**WHAT THIS TASK INVOLVES**
I would like you to restate each record word for word.

[Opening INFORMATION section]

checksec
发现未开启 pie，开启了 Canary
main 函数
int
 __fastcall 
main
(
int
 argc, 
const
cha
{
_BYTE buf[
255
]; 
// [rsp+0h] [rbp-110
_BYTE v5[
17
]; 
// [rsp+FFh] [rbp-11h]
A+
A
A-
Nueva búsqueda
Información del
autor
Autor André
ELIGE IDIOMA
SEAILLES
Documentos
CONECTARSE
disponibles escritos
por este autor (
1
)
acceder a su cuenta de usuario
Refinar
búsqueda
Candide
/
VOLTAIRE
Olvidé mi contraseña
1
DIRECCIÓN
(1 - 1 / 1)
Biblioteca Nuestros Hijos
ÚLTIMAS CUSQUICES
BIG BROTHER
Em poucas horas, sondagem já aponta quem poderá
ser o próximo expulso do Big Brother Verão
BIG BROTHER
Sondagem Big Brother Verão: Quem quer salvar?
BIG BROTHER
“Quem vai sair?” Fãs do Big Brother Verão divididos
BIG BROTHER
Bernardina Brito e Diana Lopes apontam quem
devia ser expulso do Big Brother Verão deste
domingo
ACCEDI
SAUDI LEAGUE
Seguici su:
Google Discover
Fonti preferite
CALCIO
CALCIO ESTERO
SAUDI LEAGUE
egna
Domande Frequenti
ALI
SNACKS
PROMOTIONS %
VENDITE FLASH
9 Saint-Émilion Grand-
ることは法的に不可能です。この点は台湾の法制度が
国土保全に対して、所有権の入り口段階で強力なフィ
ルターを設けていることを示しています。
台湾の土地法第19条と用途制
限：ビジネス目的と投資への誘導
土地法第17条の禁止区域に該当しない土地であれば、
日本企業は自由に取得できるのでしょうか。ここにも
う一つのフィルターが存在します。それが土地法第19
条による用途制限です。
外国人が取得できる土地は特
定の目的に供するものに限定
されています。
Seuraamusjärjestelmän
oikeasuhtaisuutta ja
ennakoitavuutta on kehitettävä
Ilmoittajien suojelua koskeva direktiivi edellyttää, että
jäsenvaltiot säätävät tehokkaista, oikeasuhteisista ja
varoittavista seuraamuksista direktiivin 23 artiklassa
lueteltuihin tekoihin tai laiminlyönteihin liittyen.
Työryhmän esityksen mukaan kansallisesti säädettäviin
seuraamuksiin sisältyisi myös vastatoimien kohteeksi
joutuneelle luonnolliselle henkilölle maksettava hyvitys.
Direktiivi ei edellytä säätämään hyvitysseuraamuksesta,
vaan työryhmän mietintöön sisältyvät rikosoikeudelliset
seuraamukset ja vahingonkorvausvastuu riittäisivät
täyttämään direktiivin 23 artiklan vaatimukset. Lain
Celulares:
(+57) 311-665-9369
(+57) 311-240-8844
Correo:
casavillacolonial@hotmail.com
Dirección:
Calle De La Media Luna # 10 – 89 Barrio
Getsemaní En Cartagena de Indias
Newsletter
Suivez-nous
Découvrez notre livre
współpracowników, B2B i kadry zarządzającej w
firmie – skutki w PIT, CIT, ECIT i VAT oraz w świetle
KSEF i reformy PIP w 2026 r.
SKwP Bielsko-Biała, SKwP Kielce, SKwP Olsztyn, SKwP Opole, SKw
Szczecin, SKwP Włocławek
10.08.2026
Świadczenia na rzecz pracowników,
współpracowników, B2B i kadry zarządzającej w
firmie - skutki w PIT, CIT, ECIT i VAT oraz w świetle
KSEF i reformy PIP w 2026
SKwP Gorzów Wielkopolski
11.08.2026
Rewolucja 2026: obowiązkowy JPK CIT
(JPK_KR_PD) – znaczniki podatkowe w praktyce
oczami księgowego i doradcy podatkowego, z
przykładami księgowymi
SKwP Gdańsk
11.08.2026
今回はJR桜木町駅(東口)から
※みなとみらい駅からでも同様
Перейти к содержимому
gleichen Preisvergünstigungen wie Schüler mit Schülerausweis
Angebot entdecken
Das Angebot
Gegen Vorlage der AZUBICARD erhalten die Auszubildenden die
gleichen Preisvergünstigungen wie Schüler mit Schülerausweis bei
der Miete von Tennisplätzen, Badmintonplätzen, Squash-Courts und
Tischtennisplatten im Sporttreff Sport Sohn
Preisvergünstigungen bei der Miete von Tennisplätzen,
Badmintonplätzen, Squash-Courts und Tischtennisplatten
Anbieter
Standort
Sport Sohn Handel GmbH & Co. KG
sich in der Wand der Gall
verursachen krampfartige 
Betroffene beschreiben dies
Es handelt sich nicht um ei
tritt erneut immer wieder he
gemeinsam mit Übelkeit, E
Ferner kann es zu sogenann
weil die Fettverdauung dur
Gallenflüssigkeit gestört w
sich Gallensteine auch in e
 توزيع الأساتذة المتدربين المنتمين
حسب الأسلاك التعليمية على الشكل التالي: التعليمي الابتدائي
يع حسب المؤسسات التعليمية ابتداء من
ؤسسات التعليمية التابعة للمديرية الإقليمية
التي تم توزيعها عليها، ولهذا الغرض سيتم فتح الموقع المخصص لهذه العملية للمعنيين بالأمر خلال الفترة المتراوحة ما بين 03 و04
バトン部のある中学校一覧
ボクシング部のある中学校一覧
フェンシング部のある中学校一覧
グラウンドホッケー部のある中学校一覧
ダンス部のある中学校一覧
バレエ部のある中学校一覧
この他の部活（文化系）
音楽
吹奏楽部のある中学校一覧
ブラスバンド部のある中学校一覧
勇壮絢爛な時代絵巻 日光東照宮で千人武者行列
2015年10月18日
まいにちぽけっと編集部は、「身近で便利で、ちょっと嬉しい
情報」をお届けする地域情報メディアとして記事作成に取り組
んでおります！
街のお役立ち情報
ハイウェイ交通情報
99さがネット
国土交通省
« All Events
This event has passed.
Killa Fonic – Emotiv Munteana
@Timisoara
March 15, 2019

[Closing INFORMATION section]

**EXPECTED ANSWER**
checksec
发现未开启 pie，开启了 Canary
main 函数
int
 __fastcall 
main
(
int
 argc, 
const
cha
{
_BYTE buf[
255
]; 
// [rsp+0h] [rbp-110
_BYTE v5[
17
]; 
// [rsp+FFh] [rbp-11h]
A+
A
A-
Nueva búsqueda
Información del
autor
Autor André
ELIGE IDIOMA
SEAILLES
Documentos
CONECTARSE
disponibles escritos
por este autor (
1
)
acceder a su cuenta de usuario
Refinar
búsqueda
Candide
/
VOLTAIRE
Olvidé mi contraseña
1
DIRECCIÓN
(1 - 1 / 1)
Biblioteca Nuestros Hijos
ÚLTIMAS CUSQUICES
BIG BROTHER
Em poucas horas, sondagem já aponta quem poderá
ser o próximo expulso do Big Brother Verão
BIG BROTHER
Sondagem Big Brother Verão: Quem quer salvar?
BIG BROTHER
“Quem vai sair?” Fãs do Big Brother Verão divididos
BIG BROTHER
Bernardina Brito e Diana Lopes apontam quem
devia ser expulso do Big Brother Verão deste
domingo
ACCEDI
SAUDI LEAGUE
Seguici su:
Google Discover
Fonti preferite
CALCIO
CALCIO ESTERO
SAUDI LEAGUE
egna
Domande Frequenti
ALI
SNACKS
PROMOTIONS %
VENDITE FLASH
9 Saint-Émilion Grand-
ることは法的に不可能です。この点は台湾の法制度が
国土保全に対して、所有権の入り口段階で強力なフィ
ルターを設けていることを示しています。
台湾の土地法第19条と用途制
限：ビジネス目的と投資への誘導
土地法第17条の禁止区域に該当しない土地であれば、
日本企業は自由に取得できるのでしょうか。ここにも
う一つのフィルターが存在します。それが土地法第19
条による用途制限です。
外国人が取得できる土地は特
定の目的に供するものに限定
されています。
Seuraamusjärjestelmän
oikeasuhtaisuutta ja
ennakoitavuutta on kehitettävä
Ilmoittajien suojelua koskeva direktiivi edellyttää, että
jäsenvaltiot säätävät tehokkaista, oikeasuhteisista ja
varoittavista seuraamuksista direktiivin 23 artiklassa
lueteltuihin tekoihin tai laiminlyönteihin liittyen.
Työryhmän esityksen mukaan kansallisesti säädettäviin
seuraamuksiin sisältyisi myös vastatoimien kohteeksi
joutuneelle luonnolliselle henkilölle maksettava hyvitys.
Direktiivi ei edellytä säätämään hyvitysseuraamuksesta,
vaan työryhmän mietintöön sisältyvät rikosoikeudelliset
seuraamukset ja vahingonkorvausvastuu riittäisivät
täyttämään direktiivin 23 artiklan vaatimukset. Lain
Celulares:
(+57) 311-665-9369
(+57) 311-240-8844
Correo:
casavillacolonial@hotmail.com
Dirección:
Calle De La Media Luna # 10 – 89 Barrio
Getsemaní En Cartagena de Indias
Newsletter
Suivez-nous
Découvrez notre livre
współpracowników, B2B i kadry zarządzającej w
firmie – skutki w PIT, CIT, ECIT i VAT oraz w świetle
KSEF i reformy PIP w 2026 r.
SKwP Bielsko-Biała, SKwP Kielce, SKwP Olsztyn, SKwP Opole, SKw
Szczecin, SKwP Włocławek
10.08.2026
Świadczenia na rzecz pracowników,
współpracowników, B2B i kadry zarządzającej w
firmie - skutki w PIT, CIT, ECIT i VAT oraz w świetle
KSEF i reformy PIP w 2026
SKwP Gorzów Wielkopolski
11.08.2026
Rewolucja 2026: obowiązkowy JPK CIT
(JPK_KR_PD) – znaczniki podatkowe w praktyce
oczami księgowego i doradcy podatkowego, z
przykładami księgowymi
SKwP Gdańsk
11.08.2026
今回はJR桜木町駅(東口)から
※みなとみらい駅からでも同様
Перейти к содержимому
gleichen Preisvergünstigungen wie Schüler mit Schülerausweis
Angebot entdecken
Das Angebot
Gegen Vorlage der AZUBICARD erhalten die Auszubildenden die
gleichen Preisvergünstigungen wie Schüler mit Schülerausweis bei
der Miete von Tennisplätzen, Badmintonplätzen, Squash-Courts und
Tischtennisplatten im Sporttreff Sport Sohn
Preisvergünstigungen bei der Miete von Tennisplätzen,
Badmintonplätzen, Squash-Courts und Tischtennisplatten
Anbieter
Standort
Sport Sohn Handel GmbH & Co. KG
sich in der Wand der Gall
verursachen krampfartige 
Betroffene beschreiben dies
Es handelt sich nicht um ei
tritt erneut immer wieder he
gemeinsam mit Übelkeit, E
Ferner kann es zu sogenann
weil die Fettverdauung dur
Gallenflüssigkeit gestört w
sich Gallensteine auch in e
 توزيع الأساتذة المتدربين المنتمين
حسب الأسلاك التعليمية على الشكل التالي: التعليمي الابتدائي
يع حسب المؤسسات التعليمية ابتداء من
ؤسسات التعليمية التابعة للمديرية الإقليمية
التي تم توزيعها عليها، ولهذا الغرض سيتم فتح الموقع المخصص لهذه العملية للمعنيين بالأمر خلال الفترة المتراوحة ما بين 03 و04
バトン部のある中学校一覧
ボクシング部のある中学校一覧
フェンシング部のある中学校一覧
グラウンドホッケー部のある中学校一覧
ダンス部のある中学校一覧
バレエ部のある中学校一覧
この他の部活（文化系）
音楽
吹奏楽部のある中学校一覧
ブラスバンド部のある中学校一覧
勇壮絢爛な時代絵巻 日光東照宮で千人武者行列
2015年10月18日
まいにちぽけっと編集部は、「身近で便利で、ちょっと嬉しい
情報」をお届けする地域情報メディアとして記事作成に取り組
んでおります！
街のお役立ち情報
ハイウェイ交通情報
99さがネット
国土交通省
« All Events
This event has passed.
Killa Fonic – Emotiv Munteana
@Timisoara
March 15, 2019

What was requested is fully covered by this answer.